--- SUPPLIED ENTRIES Enclosed Below ---

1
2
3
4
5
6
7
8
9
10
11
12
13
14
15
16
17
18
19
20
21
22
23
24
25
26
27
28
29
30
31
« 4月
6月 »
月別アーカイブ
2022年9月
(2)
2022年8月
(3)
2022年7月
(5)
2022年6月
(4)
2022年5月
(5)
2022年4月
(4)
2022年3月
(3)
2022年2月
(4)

--- End of Enclosed SUPPLIED ENTRIES ---
--- SUPPLIED ENTRIES Enclosed Below ---

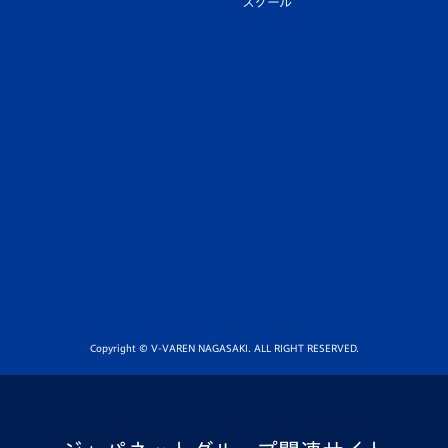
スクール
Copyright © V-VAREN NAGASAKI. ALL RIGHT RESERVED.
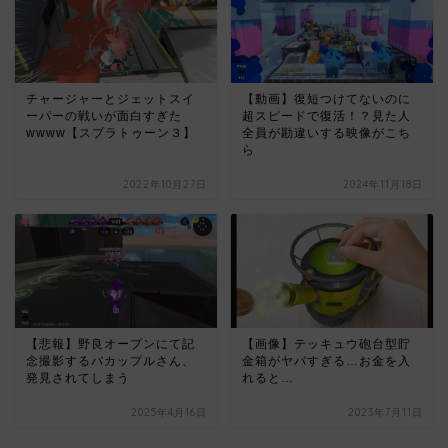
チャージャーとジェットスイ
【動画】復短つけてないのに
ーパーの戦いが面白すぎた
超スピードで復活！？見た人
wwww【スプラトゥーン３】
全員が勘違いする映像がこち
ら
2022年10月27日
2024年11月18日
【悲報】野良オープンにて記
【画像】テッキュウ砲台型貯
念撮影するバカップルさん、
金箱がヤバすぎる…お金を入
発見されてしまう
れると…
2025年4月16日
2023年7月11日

--- End of Enclosed SUPPLIED ENTRIES ---
--- SUPPLIED ENTRIES Enclosed Below ---

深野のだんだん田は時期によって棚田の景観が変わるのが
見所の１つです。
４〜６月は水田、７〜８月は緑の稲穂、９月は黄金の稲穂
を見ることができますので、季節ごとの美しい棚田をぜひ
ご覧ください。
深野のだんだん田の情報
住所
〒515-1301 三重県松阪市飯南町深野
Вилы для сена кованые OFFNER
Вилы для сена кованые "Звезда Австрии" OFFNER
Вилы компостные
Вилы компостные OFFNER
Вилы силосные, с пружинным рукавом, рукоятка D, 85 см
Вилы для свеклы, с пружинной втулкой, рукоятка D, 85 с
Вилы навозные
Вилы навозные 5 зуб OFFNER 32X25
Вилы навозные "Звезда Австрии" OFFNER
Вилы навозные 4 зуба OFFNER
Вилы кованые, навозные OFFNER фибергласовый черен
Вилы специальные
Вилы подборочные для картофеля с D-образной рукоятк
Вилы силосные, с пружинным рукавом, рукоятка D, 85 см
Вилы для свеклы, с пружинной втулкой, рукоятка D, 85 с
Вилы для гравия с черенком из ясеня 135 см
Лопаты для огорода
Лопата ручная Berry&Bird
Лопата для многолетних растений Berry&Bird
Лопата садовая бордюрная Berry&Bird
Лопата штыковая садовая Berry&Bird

--- End of Enclosed SUPPLIED ENTRIES ---

--- PROBLEM REQUIREMENTS ---
Identify the lines of the entries containing the string "сена". Copy each such line.

--- THE COMPLETED TASK ---
Вилы для сена кованые OFFNER
Вилы для сена кованые "Звезда Австрии" OFFNER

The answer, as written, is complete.